The bread — which would make sandwiches with the help of Oscar Mayer — wasn't quite what you'd get off the shelves. It was baked in special pans to keep it square, and slices were exactly a half inch thick.

Goldfish have made it into space, too. According to CT Post, they had a spot on 1988's Discovery shuttle mission.

Milanos were a response to a logistical problem

Sure, everyone has their own individual tastes when it comes to cookies, but no one can deny that Milanos are a huge favorite. These chocolate-filled sandwich cookies almost didn't happen, and according to Slate, the original version of the Milano was actually a cookie called the Naples. It was similar to the Milano we now know and love, but with only the bottom cookie and a chocolate layer. Once the cookies started shipping into the Southern states, the heat there meant melted chocolate and a cookie-related disaster. They added the other half of the cookie sandwich, called it a Milano, and created a classic at the same time they averted a disaster.

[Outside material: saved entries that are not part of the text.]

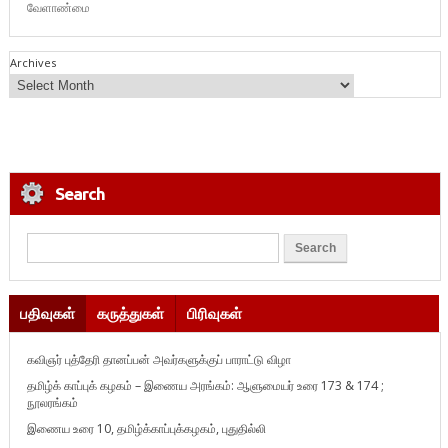
வேளாண்மை
Archives
Search
பதிவுகள்
கருத்துகள்
பிரிவுகள்
கவிஞர் புத்தேரி தானப்பன் அவர்களுக்குப் பாராட்டு விழா
தமிழ்க் காப்புக் கழகம் – இணைய அரங்கம்: ஆளுமையர் உரை 173 & 174 ;
நூலரங்கம்
இணைய உரை 10, தமிழ்க்காப்புக்கழகம், புதுதில்லி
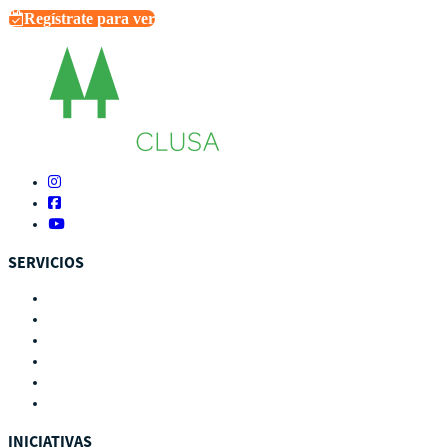
Regístrate para ver
SERVICIOS
Autoevaluación
Cursos
Eventos
Biblioteca
Buscador de recursos
Calendario
INICIATIVAS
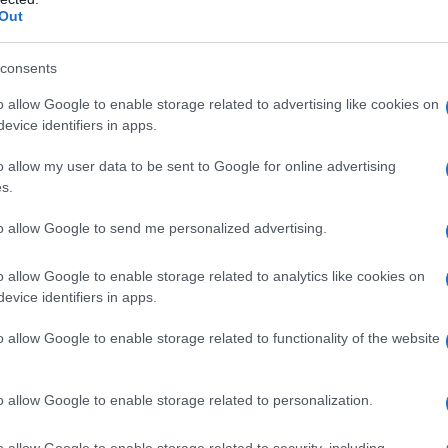
Out
oltre questa operazione – le forze dell’ordine
consents
, passanti e pure
negozi
. Diverse le forme di
n segnale tangibile ai cittadini.
o allow Google to enable storage related to advertising like cookies on
evice identifiers in apps.
o allow my user data to be sent to Google for online advertising
s.
azionali?
to allow Google to send me personalized advertising.
 mese
cliccando
qui
o allow Google to enable storage related to analytics like cookies on
evice identifiers in apps.
o allow Google to enable storage related to functionality of the website
do nella sezione
Login
dal menù del sito o
o allow Google to enable storage related to personalization.
o allow Google to enable storage related to security, including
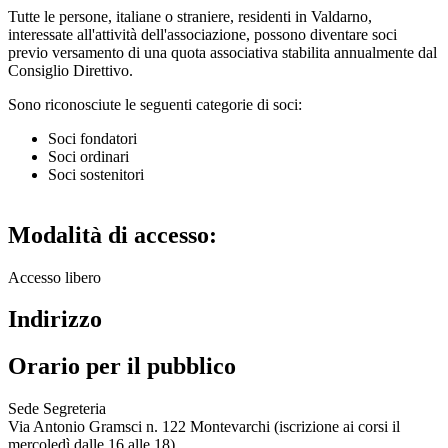
Tutte le persone, italiane o straniere, residenti in Valdarno,
interessate all'attività dell'associazione, possono diventare soci
previo versamento di una quota associativa stabilita annualmente dal
Consiglio Direttivo.
Sono riconosciute le seguenti categorie di soci:
Soci fondatori
Soci ordinari
Soci sostenitori
Modalità di accesso:
Accesso libero
Indirizzo
Orario per il pubblico
Sede Segreteria
Via Antonio Gramsci n. 122 Montevarchi (iscrizione ai corsi il
mercoledì dalle 16 alle 18)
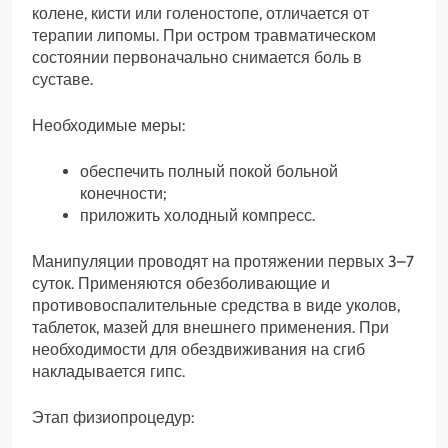
колене, кисти или голеностопе, отличается от
терапии липомы. При остром травматическом
состоянии первоначально снимается боль в
суставе.
Необходимые меры:
обеспечить полный покой больной
конечности;
приложить холодный компресс.
Манипуляции проводят на протяжении первых 3–7
суток. Применяются обезболивающие и
противовоспалительные средства в виде уколов,
таблеток, мазей для внешнего применения. При
необходимости для обездвиживания на сгиб
накладывается гипс.
Этап физиопроцедур:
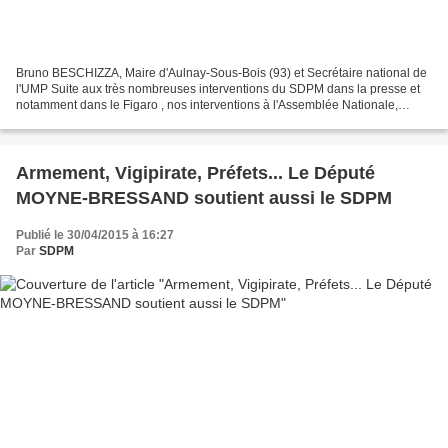
Bruno BESCHIZZA, Maire d'Aulnay-Sous-Bois (93) et Secrétaire national de
l'UMP Suite aux très nombreuses interventions du SDPM dans la presse et
notamment dans le Figaro , nos interventions à l'Assemblée Nationale,
concernant l'armement des policiers...
Armement, Vigipirate, Préfets... Le Député
MOYNE-BRESSAND soutient aussi le SDPM
Publié le 30/04/2015 à 16:27
Par
SDPM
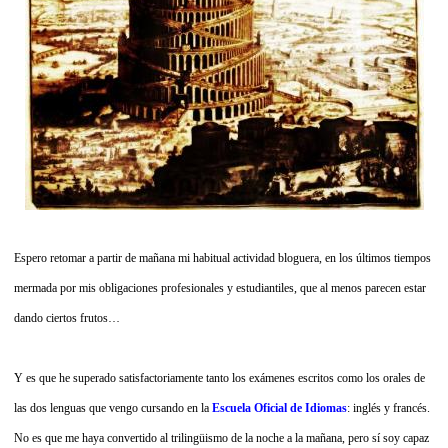
Espero retomar a partir de mañana mi habitual actividad bloguera, en los últimos tiempos
mermada por mis obligaciones profesionales y estudiantiles, que al menos parecen estar
dando ciertos frutos…
Y es que he superado satisfactoriamente tanto los exámenes escritos como los orales de
las dos lenguas que vengo cursando en la
Escuela Oficial de Idiomas
: inglés y francés.
No es que me haya convertido al trilingüismo de la noche a la mañana, pero sí soy capaz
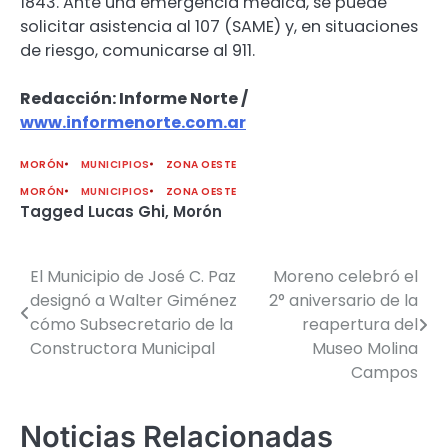
1843. Ante una emergencia médica, se puede
solicitar asistencia al 107 (SAME) y, en situaciones
de riesgo, comunicarse al 911.
Redacción: Informe Norte /
www.informenorte.com.ar
MORÓN
MUNICIPIOS
ZONA OESTE
MORÓN
MUNICIPIOS
ZONA OESTE
Tagged
Lucas Ghi
,
Morón
El Municipio de José C. Paz
Moreno celebró el
Navegación
designó a Walter Giménez
2° aniversario de la
de
cómo Subsecretario de la
reapertura del
Constructora Municipal
Museo Molina
entradas
Campos
Noticias Relacionadas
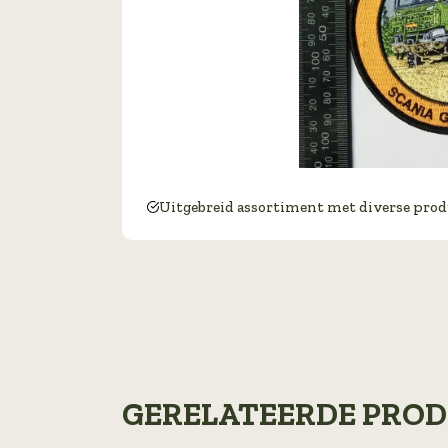
Uitgebreid assortiment met diverse pro
GERELATEERDE PRO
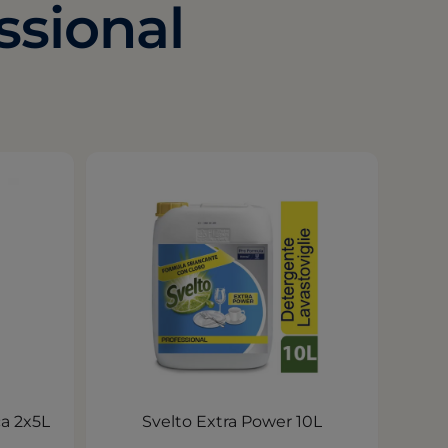
ssional
ca 2x5L
Svelto Extra Power 10L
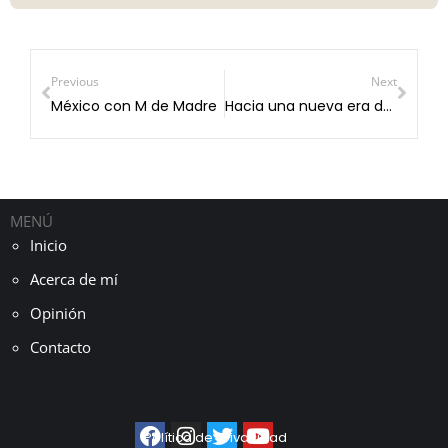
Previous
Next
México con M de Madre
Hacia una nueva era del gobierno digital en México
MENÚ
Inicio
Acerca de mí
Opinión
Contacto
Política de privacidad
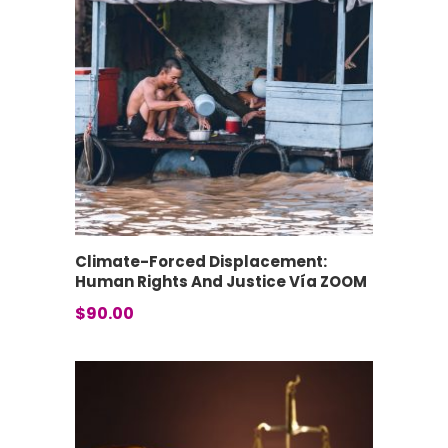
Climate-Forced Displacement:
Human Rights And Justice Vía ZOOM
$
90.00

Julia Child loved Goldfish crackers, and served them at Thanksgiving

When Emily Contois wrote her Food Studies Blog entry on Julia Child for the Radcliffe Institute for Advanced Study at Harvard, she focused on some of the things she found most important about this culinary legend. Among them was the fact that Goldfish crackers were her favorite snack, and it turns out she loved them so much she included them as snacks and an appetizer for her favorite Thanksgiving dinners (via Mental Floss).

Mary Bergin, who worked with Child on her show Baking with Julia, wrote a touching tribute to her for what would have been her 100th birthday (via PBS). Part of that tribute was a memory of her bowls of Pepperidge Farm Goldfish crackers, which she not only kept in her house but that were so important to her they were served at memorials after her death. You can't get a more moving celebrity endorsement than that!

They went after Trader Joe's with a major lawsuit

In 2016, the Hartford Courant announced the settlement of a lawsuit filed by Pepperidge Farm against Trader Joe's. According to the 24-page lawsuit, Trader Joe's Crispy Cookies were a direct infringement on the Milano cookie, from the cookie's appearance, shape, and chocolate layer right down to its packaging. Pepperidge Farm claimed the Trader Joe's version of the cooke had been "designed to trade on the Milano cookie's goodwill and reputation", and even cited the fact that doing a Google search for Milano cookies brought up a number of results leading potential customers to Trader Joe's.

Pepperidge Farm was seeking damages equivalent to three times what they had actually lost, along with lawyer fees and a court order stopping the sale of Trader Joe's cookies. When they announced a settlement, the terms of the agreement weren't made public, but the media did note that whatever had been decided on, Pepperidge Farm withdrew the lawsuit.

They're making a major push to go green

Pepperidge Farm is now under the umbrella of Campbell's Soup, and as such, they're reimagining themselves for the 21st century. It's the behind-the-scenes things that have changed, and they're making a major push to be more environmentally friendly.

In 2012, Pepperidge Farm opened the doors to their new headquarters in Norwalk, Connecticut. The $30 million building was LEED-certified, used recycled material in its construction, and was state-of-the-art when it came to green technologies.

They extended that green technology to their bakeries, and in 2015 Pepperidge Farm's Bloomfield bakery became one of the few industrial bakeries in the country to have a solar array. It's the second largest for Campbell's companies, and according to their corporate press release, it's part of a strategy to reduce energy use by 35 percent for each ton of product they produce. That same year, they announced they were partnering with the Environmental Defense Fund to reduce greenhouse gas emissions and help improve water quality by reevaluating their use of fertilizer and soil conservation practices on the farms that produce their grains. They also announced they were removing high fructose corn syrup, developing organic versions of their favorite product — like Goldfish — and removing GMOs.